## [EXERCISE REQUIREMENTS]
Please retype the data below line for line and leave out every picture.

## [Source records]
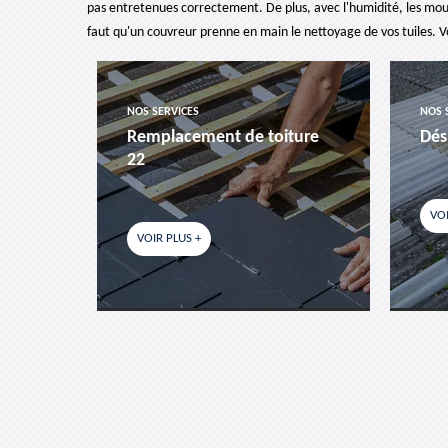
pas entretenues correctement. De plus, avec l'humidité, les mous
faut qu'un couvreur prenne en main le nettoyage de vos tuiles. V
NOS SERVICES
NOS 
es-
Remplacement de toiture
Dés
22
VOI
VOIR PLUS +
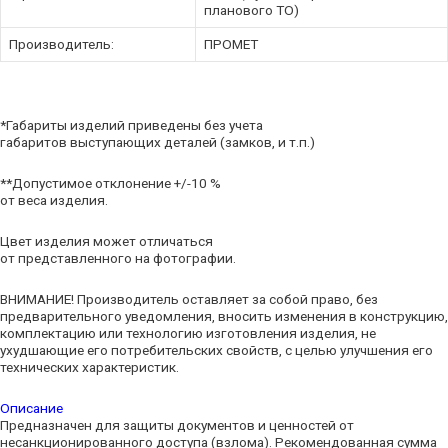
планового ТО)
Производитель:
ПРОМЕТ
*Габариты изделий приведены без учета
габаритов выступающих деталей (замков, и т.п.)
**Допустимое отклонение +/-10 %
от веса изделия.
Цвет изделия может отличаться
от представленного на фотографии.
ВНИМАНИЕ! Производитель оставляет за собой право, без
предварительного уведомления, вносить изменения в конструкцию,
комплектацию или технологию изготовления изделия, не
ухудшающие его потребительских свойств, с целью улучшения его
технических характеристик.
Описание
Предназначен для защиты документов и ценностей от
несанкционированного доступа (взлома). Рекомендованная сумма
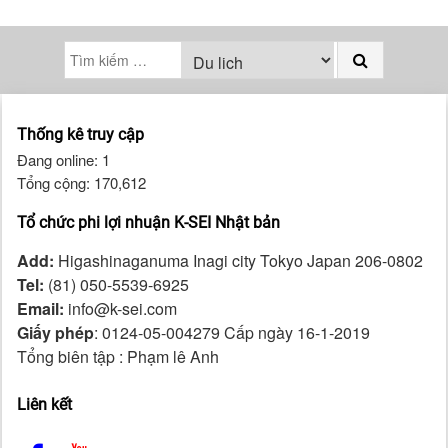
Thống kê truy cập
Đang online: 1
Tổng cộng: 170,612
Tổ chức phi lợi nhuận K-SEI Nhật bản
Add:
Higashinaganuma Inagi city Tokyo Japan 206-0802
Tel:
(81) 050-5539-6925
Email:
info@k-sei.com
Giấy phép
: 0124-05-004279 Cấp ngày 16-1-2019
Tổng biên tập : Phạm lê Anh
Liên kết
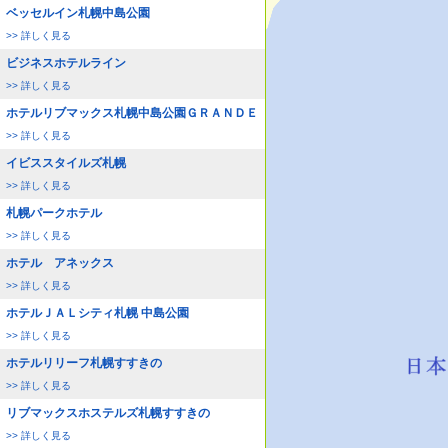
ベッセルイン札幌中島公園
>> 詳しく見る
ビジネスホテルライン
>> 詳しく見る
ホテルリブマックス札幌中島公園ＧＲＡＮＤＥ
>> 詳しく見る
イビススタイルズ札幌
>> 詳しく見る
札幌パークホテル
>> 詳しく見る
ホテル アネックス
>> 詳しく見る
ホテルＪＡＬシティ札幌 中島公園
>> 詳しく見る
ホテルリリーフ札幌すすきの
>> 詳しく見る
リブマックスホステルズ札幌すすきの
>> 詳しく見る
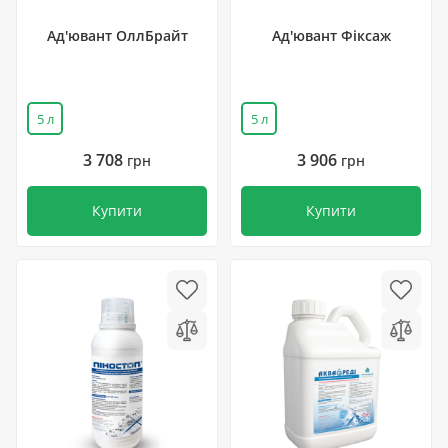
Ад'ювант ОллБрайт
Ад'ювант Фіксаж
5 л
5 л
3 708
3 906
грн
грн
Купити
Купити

## [SOLVED EXERCISE]
pas entretenues correctement. De plus, avec l'humidité, les mous
faut qu'un couvreur prenne en main le nettoyage de vos tuiles. V
NOS SERVICES
NOS 
es-
Remplacement de toiture
Dés
22
VOI
VOIR PLUS +
планового ТО)
Производитель:
ПРОМЕТ
*Габариты изделий приведены без учета
габаритов выступающих деталей (замков, и т.п.)
**Допустимое отклонение +/-10 %
от веса изделия.
Цвет изделия может отличаться
от представленного на фотографии.
ВНИМАНИЕ! Производитель оставляет за собой право, без
предварительного уведомления, вносить изменения в конструкцию,
комплектацию или технологию изготовления изделия, не
ухудшающие его потребительских свойств, с целью улучшения его
технических характеристик.
Описание
Предназначен для защиты документов и ценностей от
несанкционированного доступа (взлома). Рекомендованная сумма
Thống kê truy cập
Đang online: 1
Tổng cộng: 170,612
Tổ chức phi lợi nhuận K-SEI Nhật bản
Add:
Higashinaganuma Inagi city Tokyo Japan 206-0802
Tel:
(81) 050-5539-6925
Email:
info@k-sei.com
Giấy phép
: 0124-05-004279 Cấp ngày 16-1-2019
Tổng biên tập : Phạm lê Anh
Liên kết
ベッセルイン札幌中島公園
>> 詳しく見る
ビジネスホテルライン
>> 詳しく見る
ホテルリブマックス札幌中島公園ＧＲＡＮＤＥ
>> 詳しく見る
イビススタイルズ札幌
>> 詳しく見る
札幌パークホテル
>> 詳しく見る
ホテル アネックス
>> 詳しく見る
ホテルＪＡＬシティ札幌 中島公園
>> 詳しく見る
ホテルリリーフ札幌すすきの
>> 詳しく見る
リブマックスホステルズ札幌すすきの
>> 詳しく見る
Ад'ювант ОллБрайт
Ад'ювант Фіксаж
5 л
5 л
3 708
3 906
грн
грн
Купити
Купити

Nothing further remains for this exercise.